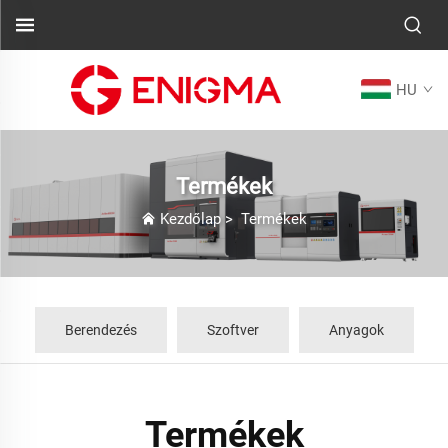
HU
Termékek
Kezdőlap
>
Termékek
Berendezés
Szoftver
Anyagok
Termékek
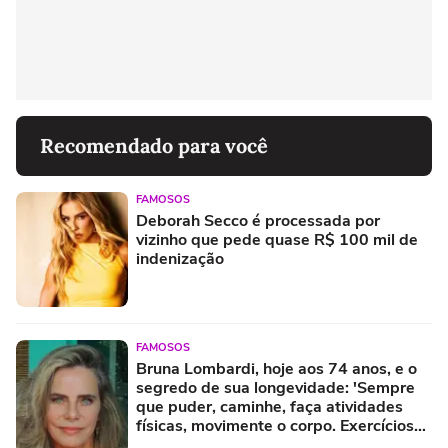
Recomendado para você
FAMOSOS
Deborah Secco é processada por
vizinho que pede quase R$ 100 mil de
indenização
FAMOSOS
Bruna Lombardi, hoje aos 74 anos, e o
segredo de sua longevidade: 'Sempre
que puder, caminhe, faça atividades
físicas, movimente o corpo. Exercícios
diários, mesmo pequenos, são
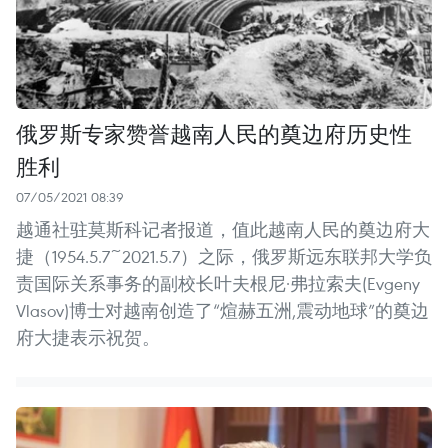
俄罗斯专家赞誉越南人民的奠边府历史性
胜利
07/05/2021 08:39
越通社驻莫斯科记者报道，值此越南人民的奠边府大
捷（1954.5.7~2021.5.7）之际，俄罗斯远东联邦大学负
责国际关系事务的副校长叶夫根尼·弗拉索夫(Evgeny
Vlasov)博士对越南创造了“煊赫五洲,震动地球”的奠边
府大捷表示祝贺。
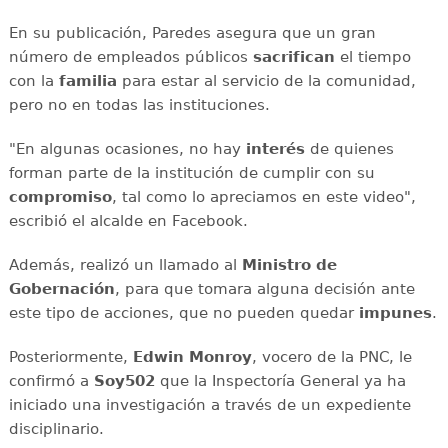
En su publicación, Paredes asegura que un gran
número de empleados públicos
sacrifican
el tiempo
con la
familia
para estar al servicio de la comunidad,
pero no en todas las instituciones.
"En algunas ocasiones, no hay
interés
de quienes
forman parte de la institución de cumplir con su
compromiso
, tal como lo apreciamos en este video",
escribió el alcalde en Facebook.
Además, realizó un llamado al
Ministro de
Gobernación
, para que tomara alguna decisión ante
este tipo de acciones, que no pueden quedar
impunes
.
Posteriormente,
Edwin Monroy
, vocero de la PNC, le
confirmó a
Soy502
que la Inspectoría General ya ha
iniciado una investigación a través de un expediente
disciplinario.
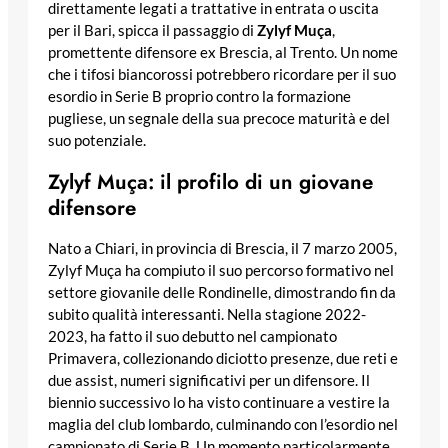
direttamente legati a trattative in entrata o uscita
per il Bari, spicca il passaggio di
Zylyf Muça
,
promettente difensore ex Brescia, al Trento. Un nome
che i tifosi biancorossi potrebbero ricordare per il suo
esordio in Serie B proprio contro la formazione
pugliese, un segnale della sua precoce maturità e del
suo potenziale.
Zylyf Muça: il profilo di un giovane
difensore
Nato a Chiari, in provincia di Brescia, il 7 marzo 2005,
Zylyf Muça ha compiuto il suo percorso formativo nel
settore giovanile delle Rondinelle, dimostrando fin da
subito qualità interessanti. Nella stagione 2022-
2023, ha fatto il suo debutto nel campionato
Primavera, collezionando diciotto presenze, due reti e
due assist, numeri significativi per un difensore. Il
biennio successivo lo ha visto continuare a vestire la
maglia del club lombardo, culminando con l’esordio nel
campionato di Serie B. Un momento particolarmente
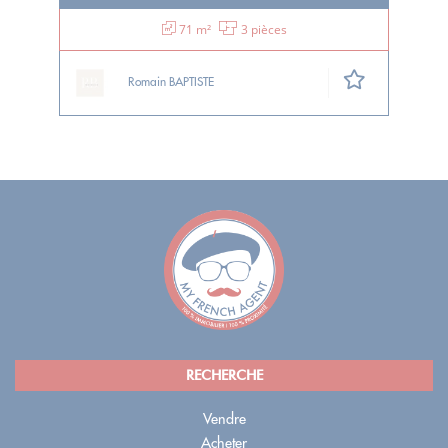
71 m²
3 pièces
Romain BAPTISTE
RECHERCHE
Vendre
Acheter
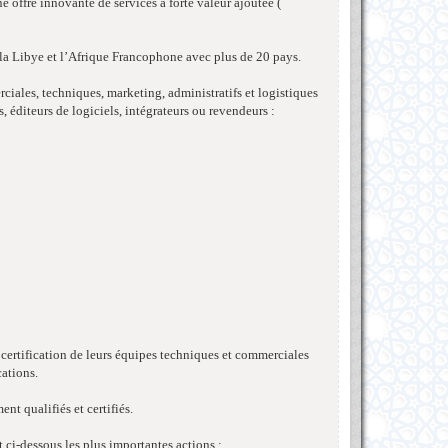
 offre innovante de services à forte valeur ajoutée (
e la Libye et l’Afrique Francophone avec plus de 20 pays.
iales, techniques, marketing, administratifs et logistiques
, éditeurs de logiciels, intégrateurs ou revendeurs :
 certification de leurs équipes techniques et commerciales
cations.
t qualifiés et certifiés.
ci-dessous les plus importantes actions :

============

» ABOUT THIS TASK: Each record is to be written out exactly. No picture goes in.

» RESULT OF THE EXERCISE:
HU
Termékek
Kezdőlap
>
Termékek
Berendezés
Szoftver
Anyagok
Termékek
Recomendado para você
FAMOSOS
Deborah Secco é processada por
vizinho que pede quase R$ 100 mil de
indenização
FAMOSOS
Bruna Lombardi, hoje aos 74 anos, e o
segredo de sua longevidade: 'Sempre
que puder, caminhe, faça atividades
físicas, movimente o corpo. Exercícios
diários, mesmo pequenos, são
俄罗斯专家赞誉越南人民的奠边府历史性
胜利
07/05/2021 08:39
越通社驻莫斯科记者报道，值此越南人民的奠边府大
捷（1954.5.7~2021.5.7）之际，俄罗斯远东联邦大学负
责国际关系事务的副校长叶夫根尼·弗拉索夫(Evgeny
Vlasov)博士对越南创造了“煊赫五洲,震动地球”的奠边
府大捷表示祝贺。
En su publicación, Paredes asegura que un gran
número de empleados públicos
sacrifican
el tiempo
con la
familia
para estar al servicio de la comunidad,
pero no en todas las instituciones.
"En algunas ocasiones, no hay
interés
de quienes
forman parte de la institución de cumplir con su
compromiso
, tal como lo apreciamos en este video",
escribió el alcalde en Facebook.
Además, realizó un llamado al
Ministro de
Gobernación
, para que tomara alguna decisión ante
este tipo de acciones, que no pueden quedar
impunes
.
Posteriormente,
Edwin Monroy
, vocero de la PNC, le
confirmó a
Soy502
que la Inspectoría General ya ha
iniciado una investigación a través de un expediente
disciplinario.
direttamente legati a trattative in entrata o uscita
per il Bari, spicca il passaggio di
Zylyf Muça
,
promettente difensore ex Brescia, al Trento. Un nome
che i tifosi biancorossi potrebbero ricordare per il suo
esordio in Serie B proprio contro la formazione
pugliese, un segnale della sua precoce maturità e del
suo potenziale.
Zylyf Muça: il profilo di un giovane
difensore
Nato a Chiari, in provincia di Brescia, il 7 marzo 2005,
Zylyf Muça ha compiuto il suo percorso formativo nel
settore giovanile delle Rondinelle, dimostrando fin da
subito qualità interessanti. Nella stagione 2022-
2023, ha fatto il suo debutto nel campionato
Primavera, collezionando diciotto presenze, due reti e
due assist, numeri significativi per un difensore. Il
biennio successivo lo ha visto continuare a vestire la
maglia del club lombardo, culminando con l’esordio nel
campionato di Serie B. Un momento particolarmente
71 m²
3 pièces
Romain BAPTISTE
RECHERCHE
Vendre
Acheter
 offre innovante de services à forte valeur ajoutée (
e la Libye et l’Afrique Francophone avec plus de 20 pays.
iales, techniques, marketing, administratifs et logistiques
, éditeurs de logiciels, intégrateurs ou revendeurs :
 certification de leurs équipes techniques et commerciales
cations.
t qualifiés et certifiés.
ci-dessous les plus importantes actions :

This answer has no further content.